Nascido em Canelas do Douro, no final do século XIX, foi médico e fixou-se na Régua, era pois médico a tempo inteiro e desdobrou-se na escrita, mas foi no conto que se tornou em escritor ímpar. Dele se diz que praticou a melhor prosa regionalista e castiça, que cuidou do realismo e da realidade telúrica sem quaisquer preconceitos, mas tais nomeações são limitativas do seu génio estuante, ficará na história da literatura como inclassificável, apesar da sua atração pelo castiço. É no conto enxuto, de escassas páginas, que ganhou a posteridade, são águas-fortes, com cheiros, panoramas, perfis, tensões interiores, lições morais, quase de caráter bíblico.

Poucos como ele souberam dar um pontapé de saída nessa nesga de prosa que é o território do conto. A Última Fidalga não dá tréguas e cinzela o mundo rural em que tudo se vai inscrever: “Não havia estradas para aquela aldeia. Subia-se até lá por caminhos tão empinados e tão pedregosos, que pareciam escaleiras de alvenaria encostadas à montanha. Quem tivesse fôlego ia a pé. Quem não o tivesse alugava ou pedia emprestado um burrico a um dos moleiros que espadanam cá em baixo, no vale, a magra água do Serpejo. O burro, mais fino do que nós, subia a encosta, descrevendo uma cómoda linha sinuosa.
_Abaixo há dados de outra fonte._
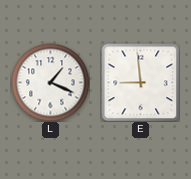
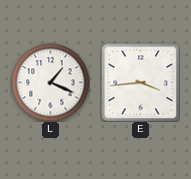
E: 8:59 -> 3:44
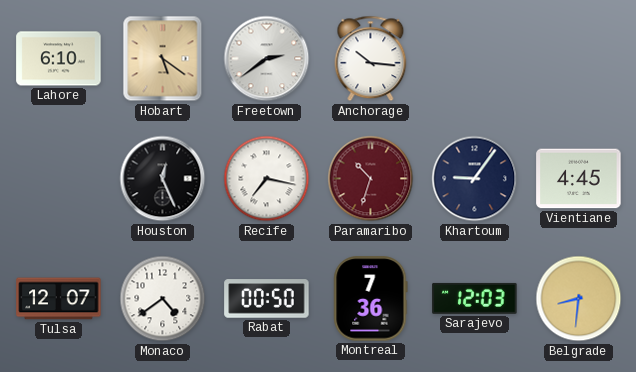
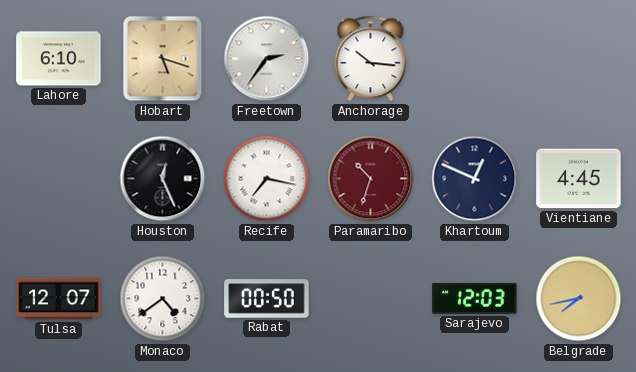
Hobart: 5:21 -> 5:18
Freetown: 2:39 -> 2:36
Khartoum: 9:06 -> 12:49
Montreal: 7:36 -> none
Belgrade: 8:31 -> 7:43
Nunca imitaria um cristão, subindo a festo”. Aqui se versa a vida de uma fidalga que se divertiu à grande e à francesa, a sentença moral fica para o fim, deixou os parentes ávidos pelas partilhas, teve um enterro de arromba: “Depois de morta, a Prima Pulquéria, vestida de branco, mantinha o ar de rainha sorridente que tivera em vida. O enterro foi uma apoteose de mil aldeias e cem vilas àquela que tudo dava com um sorriso nos lábios um tudo-nada irónicos. Acompanharam-lhe o caixão ao cemitério todos os compadres e todos os mendigos. As músicas degladiavam-se na ânsia de serem cada qual o mais fúnebre. Um cavador erguia nos punhos de ferro uma bandeira negra. Os bombeiros choravam. Fechava o cortejo uma cavalgada de ciganos com as faces pálidas molhadas”.

A paleta de carateres é surpreendente, atravessam-se ciumentos, luxuriosos, bisonhos, penitentes, eternas viúvas, brasileiros de torna-viagem, ricos e pobres, e doentes, seguramente que ele observou e que o marcaram. A natureza, nas mãos deste escritor, é redescoberta, ele sabe ir ao avesso das coisas, ao que nos escapa pela incomodidade a que está ligado: “Naquele cemitério, há plantas que em parte alguma se veem. Nascem espontâneas de um chão gordo e afogam com os caules maleáveis e as folhas multicolores todas as sepulturas. Há as humildes como violetas que nem pelo cheiro se denunciassem. Há as soberbas de cor, olor e feitio. Uma delas vi eu, toda vermelha, mosqueada de branco, agarrar-se à figura da morte, que encimava a campa, como se a quisesse matar. Era o mausoléu do ambicioso político”.

Tenho para mim que o grande escritor se alanceou a contos mais compridos onde, manifestamente não foi feliz ao escapar às regras de ouro da concisão e cedendo à lamechice de cariz romântico, caso do conto O Escritor que salta à vista desarmada que se devia ter estruturado como uma novela, e que ele escreveu de cambulhada, com um final à Camilo Castelo Branco, coisa que não era do seu género.

João de Araújo Correia é igualmente prodigioso quando a água-forte traz lição de parábola, neste caso o pobre que acoimava os ricos, que depois os imitou até ao desvario, e acabou pobrete no fim do círculo. Mas o arranque do conto O Pouca-Roupa é esplêndido: “Não podia ver os ricos. Na impossibilidade de os desfeitear à luz do Sol corria-os à pedra de noite quando saíam de casa uns dos outros no fim dos serões. Outras vezes estilhaçava-lhes os vidros das janelas e os beirais dos telhados, quando os apanhava dormidos nas camas de sumaúma. Não os podia ver… Trazia sempre um rico nos gorgomilos. Cuspia no chão à passagem dos ricos e não se descobria diante deles, consoante manda um pobre a boa educação na aldeia”.

Uma época em que a arte do conto tem poucos oficiantes de gabarito, é bom que se releia este grande mestre que conhecia a fundo a medicina das almas e possuía um enorme enlevo por um mundo muito mais dilatado que o seu Alto Douro, tão amado.